Em 2018, o general Augusto Heleno deixou de lado a sisudez que a farda lhe conferia e cantou meio desafinado: "Se cantar pega centrão, não fica um meu irmão...". Era uma versão modificada do clássico "Se gritar, pega ladrão...”. Quatro anos depois, na convenção do PL em que foi confirmado candidato à reeleição, o presidente Jair Bolsonaro saiu em defesa de políticos do mesmo centrão, quando a plateia do Maracanãzinho ensaiou uma vaia ao presidente da Câmara Arthur Lira (PP-AL).
— Sem Lira não teríamos conseguido aprovar os projetos que aprovamos para baixar o preço da gasolina — elogiou.
O mesmo Bolsonaro que em 2018 chamava os políticos do centrão de escória ou de "tudo o que há de pior no país", loteou o governo entre esse grupo para garantir sustentação no Congresso. Levou para a Casa Civil o presidente do PP, Ciro Nogueira, hoje seu braço direito. O partido que escolheu para concorrer é chefiado por ninguém menos que Valdemar da Costa Neto, um dos condenados no escândalo do mensalão, no primeiro governo Lula.

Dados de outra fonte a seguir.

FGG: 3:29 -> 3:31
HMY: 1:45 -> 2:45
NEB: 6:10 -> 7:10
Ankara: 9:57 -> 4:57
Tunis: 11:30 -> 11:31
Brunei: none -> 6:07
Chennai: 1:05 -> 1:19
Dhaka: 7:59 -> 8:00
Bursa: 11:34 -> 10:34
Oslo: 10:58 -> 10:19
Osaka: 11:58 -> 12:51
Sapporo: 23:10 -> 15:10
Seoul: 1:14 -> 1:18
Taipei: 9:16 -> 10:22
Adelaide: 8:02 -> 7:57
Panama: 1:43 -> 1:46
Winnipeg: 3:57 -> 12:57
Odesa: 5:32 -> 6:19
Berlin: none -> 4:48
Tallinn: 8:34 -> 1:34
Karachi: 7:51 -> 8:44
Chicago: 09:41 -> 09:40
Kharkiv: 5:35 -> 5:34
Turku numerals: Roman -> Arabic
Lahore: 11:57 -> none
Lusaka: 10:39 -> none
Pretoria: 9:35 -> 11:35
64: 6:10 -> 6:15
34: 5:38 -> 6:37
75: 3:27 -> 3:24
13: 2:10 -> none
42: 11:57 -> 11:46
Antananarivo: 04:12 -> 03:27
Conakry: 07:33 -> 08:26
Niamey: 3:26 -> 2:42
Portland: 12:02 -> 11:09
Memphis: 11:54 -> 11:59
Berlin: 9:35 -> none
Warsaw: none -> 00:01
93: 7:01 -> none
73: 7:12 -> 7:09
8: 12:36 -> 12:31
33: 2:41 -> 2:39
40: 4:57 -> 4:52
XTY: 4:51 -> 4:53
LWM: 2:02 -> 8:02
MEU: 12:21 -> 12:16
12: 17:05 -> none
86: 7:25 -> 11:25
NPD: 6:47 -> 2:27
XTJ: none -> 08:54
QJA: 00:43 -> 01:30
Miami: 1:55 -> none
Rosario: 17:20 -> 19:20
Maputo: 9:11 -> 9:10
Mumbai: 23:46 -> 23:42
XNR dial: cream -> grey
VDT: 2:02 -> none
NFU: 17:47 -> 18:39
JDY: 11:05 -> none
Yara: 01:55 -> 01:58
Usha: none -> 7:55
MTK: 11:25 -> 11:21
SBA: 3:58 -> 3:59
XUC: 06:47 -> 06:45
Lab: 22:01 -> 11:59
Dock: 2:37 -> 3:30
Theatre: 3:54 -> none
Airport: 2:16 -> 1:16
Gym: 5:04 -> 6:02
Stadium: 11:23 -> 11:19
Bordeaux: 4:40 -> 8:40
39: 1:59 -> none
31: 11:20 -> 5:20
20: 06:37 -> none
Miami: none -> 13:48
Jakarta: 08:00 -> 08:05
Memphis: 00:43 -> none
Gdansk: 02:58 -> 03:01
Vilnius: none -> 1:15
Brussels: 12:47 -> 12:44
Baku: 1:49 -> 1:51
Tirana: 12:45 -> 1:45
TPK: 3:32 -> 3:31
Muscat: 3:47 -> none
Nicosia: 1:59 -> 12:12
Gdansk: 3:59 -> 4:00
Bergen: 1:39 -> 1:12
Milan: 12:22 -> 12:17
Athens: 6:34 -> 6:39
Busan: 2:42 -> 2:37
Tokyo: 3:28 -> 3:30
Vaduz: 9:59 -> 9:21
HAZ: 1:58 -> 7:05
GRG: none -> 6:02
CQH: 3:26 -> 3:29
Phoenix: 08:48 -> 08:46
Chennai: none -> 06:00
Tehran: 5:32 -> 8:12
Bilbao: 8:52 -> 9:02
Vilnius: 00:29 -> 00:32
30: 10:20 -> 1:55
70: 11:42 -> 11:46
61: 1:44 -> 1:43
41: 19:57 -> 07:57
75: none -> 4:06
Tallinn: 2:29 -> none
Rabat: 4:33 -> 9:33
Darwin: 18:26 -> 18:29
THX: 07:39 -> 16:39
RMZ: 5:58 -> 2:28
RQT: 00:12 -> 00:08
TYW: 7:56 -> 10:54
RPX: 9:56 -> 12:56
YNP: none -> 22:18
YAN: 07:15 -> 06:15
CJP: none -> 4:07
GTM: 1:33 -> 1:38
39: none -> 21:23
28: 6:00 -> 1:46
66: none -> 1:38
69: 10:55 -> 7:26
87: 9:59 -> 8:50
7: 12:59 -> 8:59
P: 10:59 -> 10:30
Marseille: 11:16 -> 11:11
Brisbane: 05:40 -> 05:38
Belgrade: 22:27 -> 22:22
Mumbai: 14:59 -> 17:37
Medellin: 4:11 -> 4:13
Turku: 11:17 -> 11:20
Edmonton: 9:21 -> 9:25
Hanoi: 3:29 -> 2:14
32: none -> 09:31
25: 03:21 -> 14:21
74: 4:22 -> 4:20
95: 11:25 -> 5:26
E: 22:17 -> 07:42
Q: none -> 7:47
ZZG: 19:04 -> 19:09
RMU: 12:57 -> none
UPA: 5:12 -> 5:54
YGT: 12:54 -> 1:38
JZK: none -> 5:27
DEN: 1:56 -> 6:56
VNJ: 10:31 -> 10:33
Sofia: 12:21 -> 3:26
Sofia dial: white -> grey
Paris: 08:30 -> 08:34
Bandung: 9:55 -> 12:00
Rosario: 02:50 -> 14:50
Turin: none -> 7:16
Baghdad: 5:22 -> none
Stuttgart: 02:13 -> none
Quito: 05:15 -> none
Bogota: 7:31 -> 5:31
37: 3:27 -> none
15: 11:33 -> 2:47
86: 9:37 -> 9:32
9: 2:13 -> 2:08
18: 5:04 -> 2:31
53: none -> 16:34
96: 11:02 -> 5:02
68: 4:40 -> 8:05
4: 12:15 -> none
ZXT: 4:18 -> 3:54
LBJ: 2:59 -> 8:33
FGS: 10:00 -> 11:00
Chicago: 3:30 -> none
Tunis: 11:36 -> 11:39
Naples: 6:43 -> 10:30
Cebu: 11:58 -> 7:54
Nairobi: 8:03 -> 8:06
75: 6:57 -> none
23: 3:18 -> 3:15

Os elogios aos políticos do centrão não foram a parte mais importante da convenção, mas os ataques às urnas eletrônicas e aos ministros do Supremo Tribunal Federal (STF), a quem chamou de "surdos de capa preta". Ao convocar seus seguidores para "uma última manifestação" em 7 de setembro, o presidente voltou a adotar o tom golpista, enquanto os simpatizantes gritavam o refrão "supremo é o povo".
O esquecimento nesta eleição não é exclusividade de Bolsonaro. Na tentativa de tirar Simone Tebet do páreo, seu principal adversário, o ex-presidente Lula, vem cortejando políticos que em 2016 derrubaram a então presidente Dilma Rousseff.
Michel Temer, o vice-presidente decorativo que tramou o impeachment de Dilma, era chamado de golpista por 10 entre 10 petistas. Agora acena com a possibilidade de apoio a Lula e o ex-presidente busca a aproximação com o MDB.
Na semana passada, Temer disse que Dilma era "honestíssima" e classificou como mentira atribuir corrupção ao governo dela. Disse que o impeachment teve motivação política, porque Dilma teria "dificuldade de se relacionar com o Congresso Nacional e com a sociedade". Em nota, a ex-presidente rebateu seu algoz: "Agradeceria que o senhor Michel Temer não mais buscasse limpar sua inconteste condição de golpista utilizando minha inconteste honestidade pessoal e política".
Aliás
Enquanto Bolsonaro incita seus seguidores contra a urna eletrônica e os ministros do STF, desvia o foco da falta de propostas, da inflação na casa dos dois dígitos, do leite a mais de R$ 7 e dos problemas reais dos brasileiros.